→ THE TASK
Below are records; please write out exactly the lines from the first line through the line containing "leaving them unchanged.", with no pictures.

→ DATA RECORDS

[Start of section]

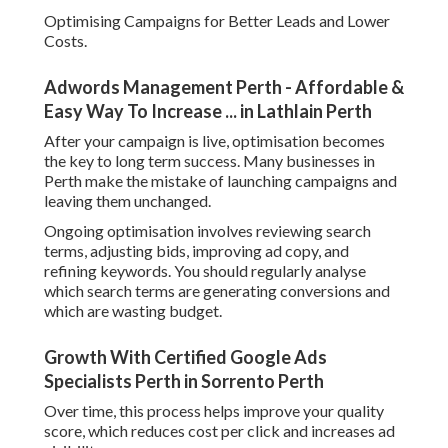
Optimising Campaigns for Better Leads and Lower
Costs.
Adwords Management Perth - Affordable &
Easy Way To Increase ... in Lathlain Perth
After your campaign is live, optimisation becomes
the key to long term success. Many businesses in
Perth make the mistake of launching campaigns and
leaving them unchanged.
Ongoing optimisation involves reviewing search
terms, adjusting bids, improving ad copy, and
refining keywords. You should regularly analyse
which search terms are generating conversions and
which are wasting budget.
Growth With Certified Google Ads
Specialists Perth in Sorrento Perth
Over time, this process helps improve your quality
score, which reduces cost per click and increases ad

[End of section]

→ TASK RESULT
Optimising Campaigns for Better Leads and Lower
Costs.
Adwords Management Perth - Affordable &
Easy Way To Increase ... in Lathlain Perth
After your campaign is live, optimisation becomes
the key to long term success. Many businesses in
Perth make the mistake of launching campaigns and
leaving them unchanged.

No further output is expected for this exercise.